What exactly IS an annuity?
An annuity is sold to you by an insurance agent. The point of it is that you make a lump sum payment or series of payments, and the money grows tax-deferred at a fixed or variable rate. This is the rate they set, and can be changed, for the most part, at any point usually at your expense. In return for them housing your money in this poor investment, the insurer agrees to make periodic payments to you for the rest of your life after they been using your money as a loan to themselves for the previous 20 years or whatever timeframe you’ve had it for.
A deferred annuity can encompass any of the following more confusing forms:
In a variable annuity your cash is invested much the same way as mutual funds. You can see it sometimes with a ticker symbol if you can coax the seller to give it to you, or you can just let them manage it for you with “your best interests at heart” I’m sure. Furthermore, on death, you will be passing the tax on the earnings down to your heirs that you had built up during your lifetime. Outside an annuity, the part of the inheritance attributable to unrealized capital gains would be tax-free.
This is like a fixed mortgage. The payout is locked in at a guaranteed rate of return for periods ranging from one year to ten years. Rates can fluctuate but will never drop below your guaranteed rate. You won’t lose money, but you won’t have the potential for growth you’d get by investing in things outside of their realm like real-estate or stocks. It may make sense if you’ve tapped all your prior resources for $ and meet the annuity-buyer profile and have low risk tolerance.
Much like an equity mutual fund, you get a guaranteed rate and fixed payments with this product. But unlike the fixed rate, this one is tied to a standard index fund like the S&P500.

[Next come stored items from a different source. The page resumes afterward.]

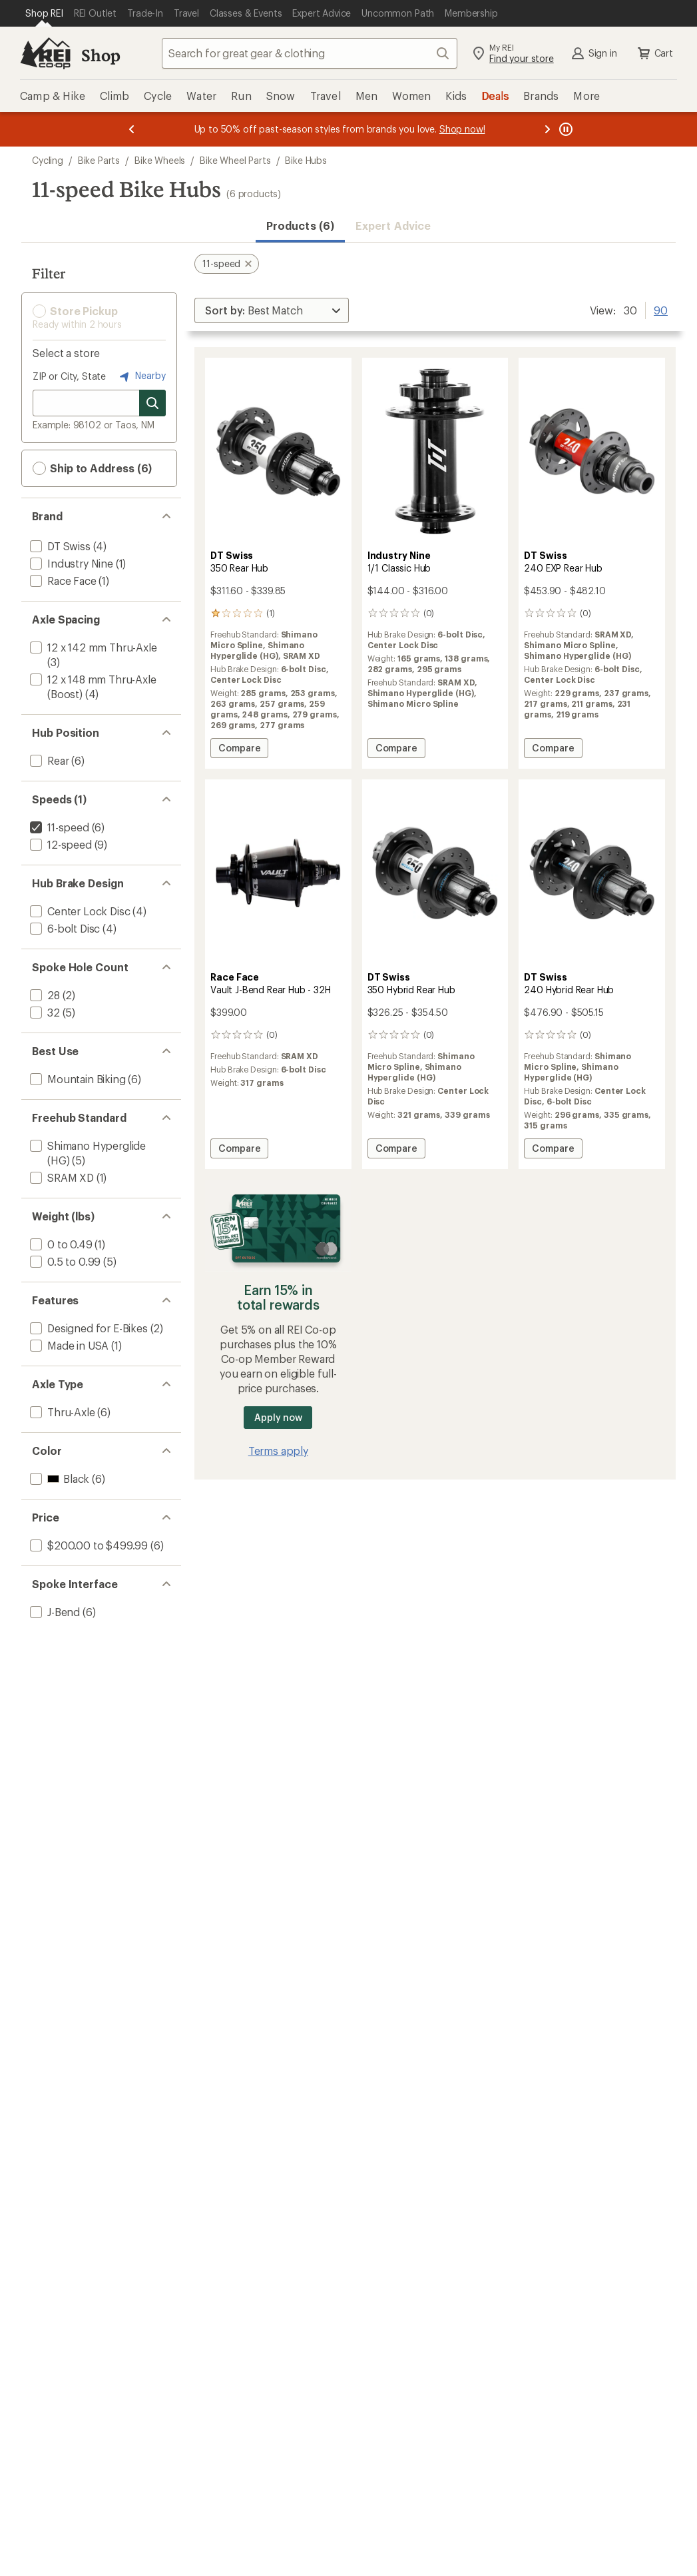 This screenshot has width=697, height=2576. Describe the element at coordinates (60, 1244) in the screenshot. I see `[add filter: 0 to 0.49(1)]` at that location.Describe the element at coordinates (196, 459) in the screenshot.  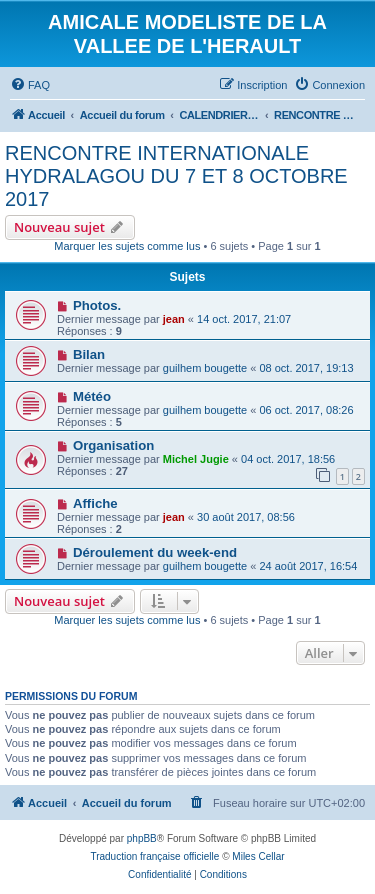
I see `Michel Jugie` at that location.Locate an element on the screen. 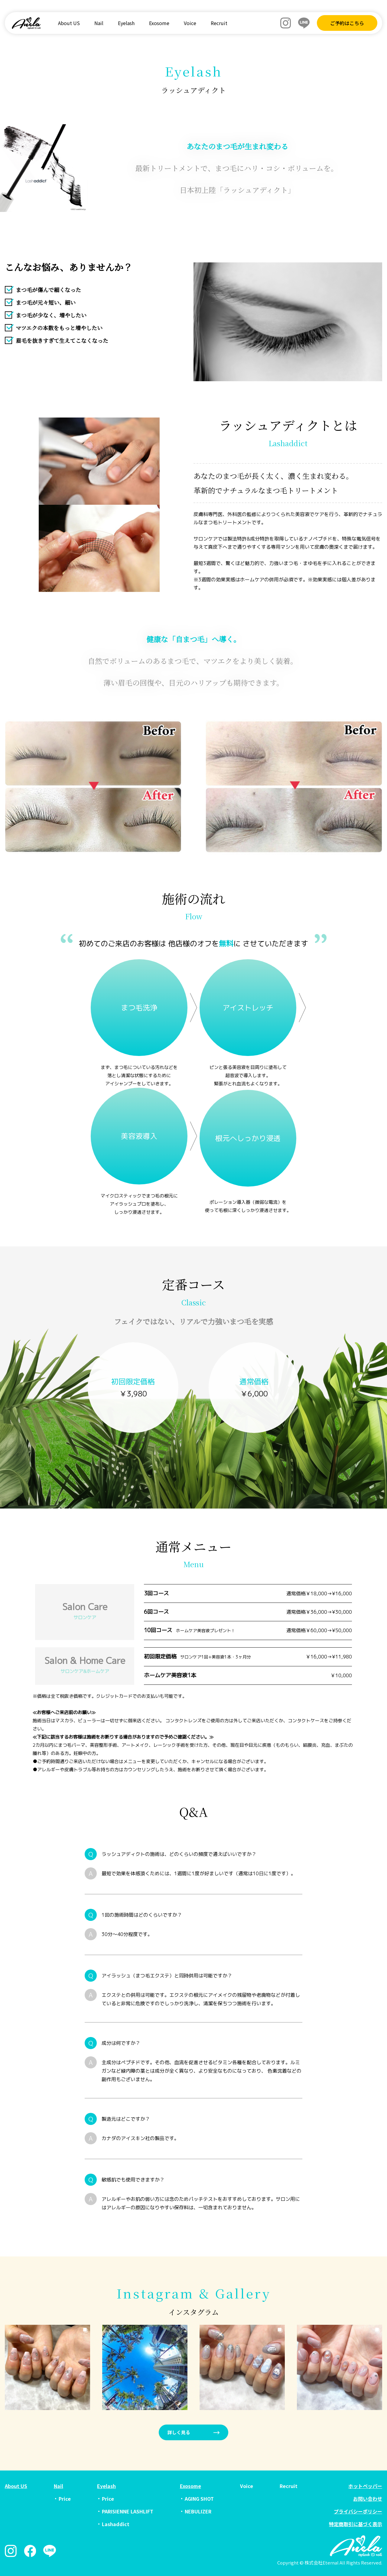  Lashaddict is located at coordinates (115, 2524). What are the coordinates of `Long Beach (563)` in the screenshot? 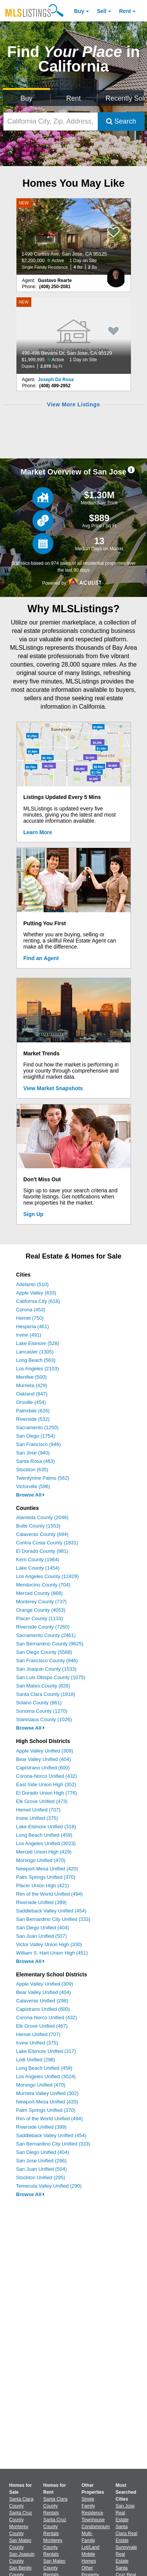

So these don’t sound all that bad if I’m looking to retire soon, right?
Well, maybe, but let’s look at fees you’re paying:
- Variable annuities have a mortality and expense charge just like an insurance policy does.
- Administrative and annual records maintenance fees are deducted from the “investment”.
- Annual fees, like in mutual funds are about 2%.
- There is also the Surrender fee that will apply if you withdraw early which are usually around 5.5%.
- And don’t forget the yearly contract charge of $25.
Is it for me? Is it for ANYONE?
Well, like I said above, I wouldn’t even think about buying one ever because I think there are better options out there. But if I was to give recommendations to others I would tell them not to buy unless they were contributing the maximum to other retirement plans, and considered all of the other investments on their list first.
Taxwise you’re not getting a deal either because if you invest in an annuity inside a tax-advantaged account, you get no extra tax benefit.
The person I may possibly recommend it to would have to fit a very specific profile though with these characteristics:
- They have maxed out their order of investment list.
- They don’t need short term income for at least 15 years.
- They can live without this money until at least 59 1/2 (when you can withdraw it without paying early withdrawl fees).
- They are in at least a 25% tax bracket (to take advantage of the tax deferral).
- They are concerned they may outlive their savings.
Keep aware of these “investments” when your “advisor” recommends them to you and you don’t fit in the specific pie above as they may be trying to sell you something you have absolutely no need for. If they DO push it on you, I suggest it time to find a new advisor.